[Input data — start]

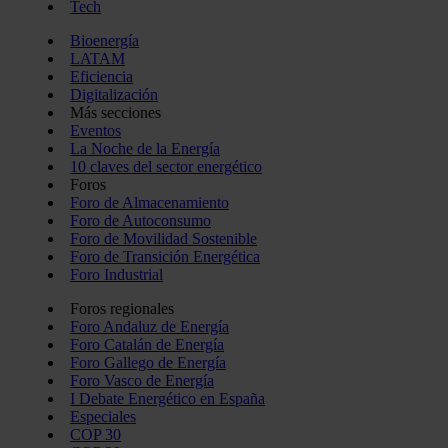
Tech
Bioenergía
LATAM
Eficiencia
Digitalización
Más secciones
Eventos
La Noche de la Energía
10 claves del sector energético
Foros
Foro de Almacenamiento
Foro de Autoconsumo
Foro de Movilidad Sostenible
Foro de Transición Energética
Foro Industrial
Foros regionales
Foro Andaluz de Energía
Foro Catalán de Energía
Foro Gallego de Energía
Foro Vasco de Energía
I Debate Energético en España
Especiales
COP 30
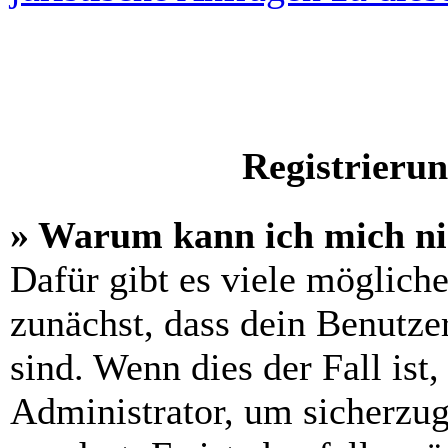
Registrieru
» Warum kann ich mich n
Dafür gibt es viele möglich
zunächst, dass dein Benutze
sind. Wenn dies der Fall ist
Administrator, um sicherzug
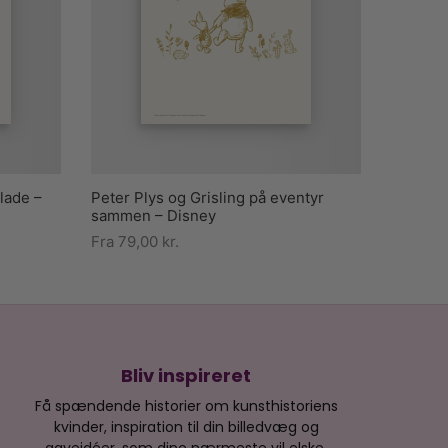
blade –
Peter Plys og Grisling på eventyr
sammen – Disney
Fra
79,00
kr.
Bliv inspireret
Få spændende historier om kunsthistoriens
kvinder, inspiration til din billedvæg og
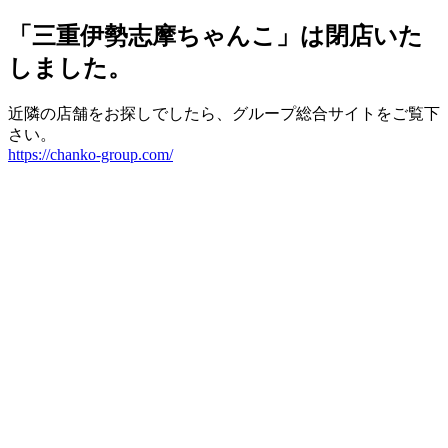
「三重伊勢志摩ちゃんこ」は閉店いた
しました。
近隣の店舗をお探しでしたら、グループ総合サイトをご覧下
さい。
https://chanko-group.com/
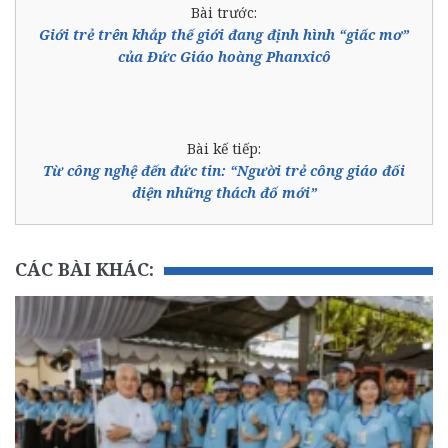
Bài trước:
Giới trẻ trên khắp thế giới đang định hình “giấc mơ”
của Đức Giáo hoàng Phanxicô
Bài kế tiếp:
Từ công nghệ đến đức tin: “Người trẻ công giáo đối
diện những thách đố mới”
CÁC BÀI KHÁC:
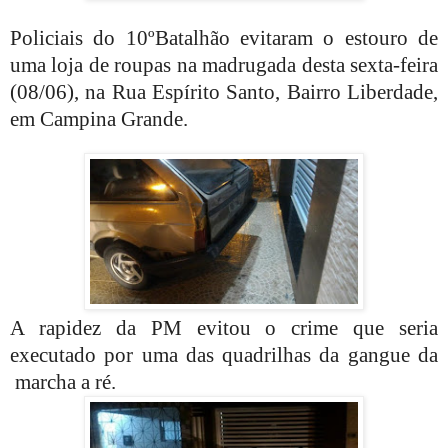
Policiais do 10ºBatalhão evitaram o estouro de
uma loja de roupas na madrugada desta sexta-feira
(08/06), na Rua Espírito Santo, Bairro Liberdade,
em Campina Grande.
A rapidez da PM evitou o crime que seria
executado por uma das quadrilhas da gangue da
marcha a ré.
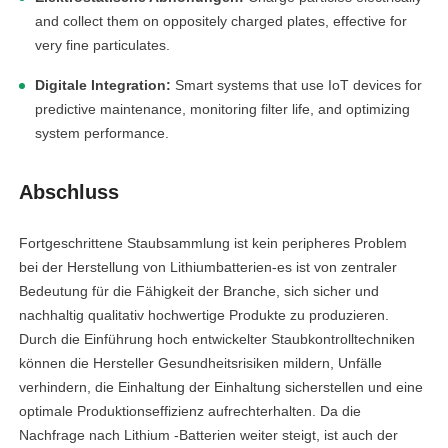
and collect them on oppositely charged plates, effective for
very fine particulates.
Digitale Integration:
Smart systems that use IoT devices for
predictive maintenance, monitoring filter life, and optimizing
system performance.
Abschluss
Fortgeschrittene Staubsammlung ist kein peripheres Problem
bei der Herstellung von Lithiumbatterien-es ist von zentraler
Bedeutung für die Fähigkeit der Branche, sich sicher und
nachhaltig qualitativ hochwertige Produkte zu produzieren.
Durch die Einführung hoch entwickelter Staubkontrolltechniken
können die Hersteller Gesundheitsrisiken mildern, Unfälle
verhindern, die Einhaltung der Einhaltung sicherstellen und eine
optimale Produktionseffizienz aufrechterhalten. Da die
Nachfrage nach Lithium -Batterien weiter steigt, ist auch der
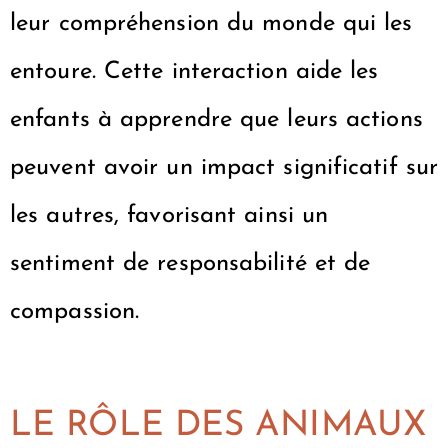
leur compréhension du monde qui les
entoure. Cette interaction aide les
enfants à apprendre que leurs actions
peuvent avoir un impact significatif sur
les autres, favorisant ainsi un
sentiment de responsabilité et de
compassion.
LE RÔLE DES ANIMAUX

[Input data — finish]

__Activity__
What is asked for is an exact copy of the lines above from the one containing "system performance." through the one containing "können die Hersteller", and only those.

__Response to the task__
system performance.
Abschluss
Fortgeschrittene Staubsammlung ist kein peripheres Problem
bei der Herstellung von Lithiumbatterien-es ist von zentraler
Bedeutung für die Fähigkeit der Branche, sich sicher und
nachhaltig qualitativ hochwertige Produkte zu produzieren.
Durch die Einführung hoch entwickelter Staubkontrolltechniken
können die Hersteller Gesundheitsrisiken mildern, Unfälle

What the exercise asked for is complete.